Economyths is a book by the mathematician David Orrell about the problems with mainstream economics, written for the general reader. The book was initially published in 2010 by Icon Books in the UK with the subtitle Ten Ways That Economics Gets it Wrong, and by John Wiley & Sons in North America. Icon published a revised version in 2012, with the subtitle How the Science of Complex Systems Is Transforming Economic Thought. Translated versions were also published in Brazil, China, Japan, and Korea. In 2017, Icon published a revised and expanded version with the subtitle 11 Ways Economics Gets it Wrong.

==Summary==
The book has ten chapters, each of which concentrates on a separate “economyth”. These are summarized on p. 6 as follows:

1. The economy can be described by economic laws.

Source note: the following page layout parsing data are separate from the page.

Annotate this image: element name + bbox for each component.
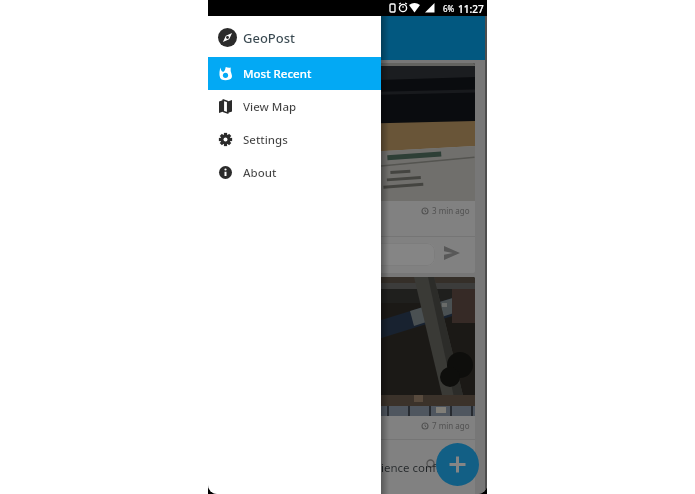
staticText: Settings [243, 132, 288, 148]
staticText: View Map [243, 99, 297, 115]
button[interactable]: About [208, 156, 381, 189]
staticText: 7 min ago [432, 420, 470, 431]
button[interactable]: Settings [208, 123, 381, 156]
staticText: GeoPost [243, 29, 296, 47]
staticText: 3 min ago [432, 205, 470, 216]
button[interactable]: Most Recent [208, 57, 381, 90]
staticText: 6% [443, 3, 455, 14]
staticText: 11:27 [458, 2, 484, 16]
button[interactable] [228, 243, 435, 266]
staticText: About [243, 165, 277, 181]
button[interactable]: View Map [208, 90, 381, 123]
staticText: Most Recent [243, 66, 312, 82]
button[interactable]: 3 min ago [220, 63, 475, 273]
button[interactable]: 7 min ago [220, 277, 475, 494]
button[interactable]: GeoPost [208, 16, 381, 57]
button[interactable] [436, 443, 479, 486]
staticText: ience configur [381, 460, 458, 476]
button[interactable] [444, 246, 460, 260]
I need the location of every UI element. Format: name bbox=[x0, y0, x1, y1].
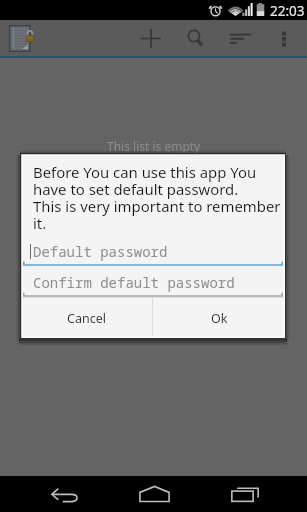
button[interactable]: Add bbox=[131, 20, 171, 56]
staticText: Cancel bbox=[67, 310, 106, 327]
staticText: This list is empty bbox=[107, 138, 201, 154]
button[interactable]: Recents bbox=[209, 476, 281, 512]
button[interactable]: Cancel bbox=[21, 298, 152, 338]
staticText: Ok bbox=[211, 310, 228, 327]
button[interactable]: Back bbox=[29, 476, 101, 512]
button[interactable]: Ok bbox=[153, 298, 285, 338]
button[interactable]: App icon bbox=[2, 20, 42, 56]
button[interactable]: Sort bbox=[220, 20, 260, 56]
button[interactable]: Search bbox=[175, 20, 215, 56]
button[interactable]: Confirm default password bbox=[23, 268, 283, 297]
button[interactable]: More options bbox=[264, 20, 304, 56]
button[interactable]: Default password bbox=[23, 237, 283, 266]
staticText: Confirm default password bbox=[33, 273, 235, 292]
button[interactable]: Home bbox=[118, 476, 190, 512]
staticText: Default password bbox=[33, 242, 168, 261]
staticText: 22:03 bbox=[270, 2, 305, 20]
staticText: Before You can use this app You have to … bbox=[33, 162, 283, 234]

2. The economy is made up of independent individuals

3. The economy is stable

4. Economic risk can be easily managed using statistics

5. The economy is rational and efficient

6. The economy is gender-neutral

7. The economy is fair

8. Economic growth can continue forever

9. Economic growth will make us happy

10. Economic growth is always good

In each case, Orrell explains the role that the myth plays in economics, discusses the problems it creates, and proposes solutions and alternatives based on ideas from areas such as complexity, network theory, nonlinear dynamics, heterodox economics, and so on.

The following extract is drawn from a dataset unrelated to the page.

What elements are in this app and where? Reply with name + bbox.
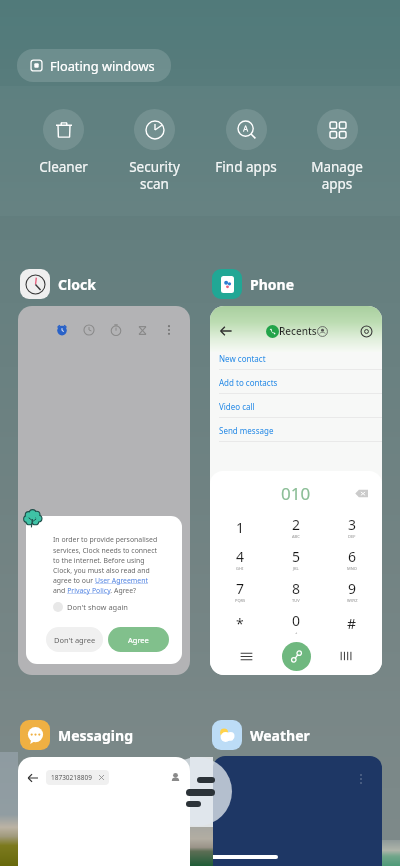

The 2017 extended version included a new chapter on the idea that

11. The economy boils down to barter

This chapter included a summary of Orrell's quantum theory of money and value. In addition, there was a foreword by Cahal Moran (co-author of The Econocracy), and an appendix The Five Stages of Economic Grief on how the economics profession is coming to terms with its role in the great financial crisis, which was excerpted in Evonomics.

==Reviews==
In a Bloomberg piece on business books, economist William White said that the book “Lists 10 crucial assumptions (the economy is simple, fair, stable, etc.) and argues both entertainingly and convincingly that each one is totally at odds with reality. Orrell also suggests that adopting the science of complex systems would radically improve economic policymaking.”

The economist Robert Nelson wrote in the International Journal of Social Economics that the book suffered from a number of omissions, in particular a fuller exploration of “the religious roles played by neo-classical economics.” However he concludes that “Whatever its omissions and other failings, much of the book is devoted to making a strong case for one very important finding – the intellectual poverty of neo-classical economics... A wide audience including many non-economists could benefit from reading it.”

In National Review, economist Michael Yates also noted some omissions, such as a discussion of worker organisation, but wrote that the book “makes sound recommendations that economists utilize methods of analysis and techniques that have proven their worth in other fields of study... Economists ignore such research at their peril.”

The economist and business journalist Norbert Häring wrote in Handelsblatt that Orrell's background as a mathematician allowed him “to question credibly and convincingly the claim of economics for quasi-scientific objectivity and mathematical precision.”

Writing at the economics blog Worthwhile Canadian Initiative, economist Frances Woolley described the writing as “just random... it never really gets further than just a semi-articulated idea,” and economist Kevin Milligan wrote that the “level of criticism in this book is juvenile.”

The economist Chris Auld described the book in a blog review as "a terrible, willfully ignorant, deeply anti-intellectual book" and said that Orrell's "characterization of economic thought presented is ridiculous... there is nothing an interested layman could possibly learn from this book." He noted a number of times in which he claimed Orrell misrepresents economics as a discipline and the views of economists.

Writing at the Popular Science book site, the science writer Brian Clegg wrote that “There are other books taking on economics, but I've not come across another that explains it so well for the layperson, takes in the credit crunch, totally destroys the validity of economics as we know it and should be required reading for every politician and banker. No, make that every voter in the land.”